将 import 语句塞进需要它们的函数或方法中怎么样?这样它们只会在需要时发生,而不是在应用程序启动时发生。
全局变量也是如此——将它们变成类静态变量或其他东西。无论如何,拥有大量全局变量都是不好的风格。
但为什么这还是一个问题呢?您是否真的包含了如此多的模块,以至于仅仅找到它们就会减慢速度,或者某些包含的软件包是否进行了大量昂贵的初始化(例如,打开连接)?我的钱在第二个。如果您编写了导致速度变慢的模块,请考虑将初始化包装到适当的构造函数中。
An import statement executes the module, so you shouldn't be going around changing its semantics.
How about you just tuck your import statements inside the functions or methods that need them? That way they'll only happen when they're needed, not at application startup.
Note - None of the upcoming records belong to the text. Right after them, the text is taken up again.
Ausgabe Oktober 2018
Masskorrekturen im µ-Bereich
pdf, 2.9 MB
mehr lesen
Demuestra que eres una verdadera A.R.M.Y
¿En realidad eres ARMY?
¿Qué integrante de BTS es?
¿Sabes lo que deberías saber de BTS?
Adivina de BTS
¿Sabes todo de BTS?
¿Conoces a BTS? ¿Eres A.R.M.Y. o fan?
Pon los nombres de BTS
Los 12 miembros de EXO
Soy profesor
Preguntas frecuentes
Ditto for the globals-- turn them into class statics or something. Having lots of globals is bad style anyway.
But why is this even a problem? Are you really including so many modules that simply finding them slows things down, or are some of the included packages doing a lot of costly initialization (e.g., opening connections)? My money is on the second. If you have written the modules responsible for the slow-down, look into wrapping the initialization into appropriate constructors.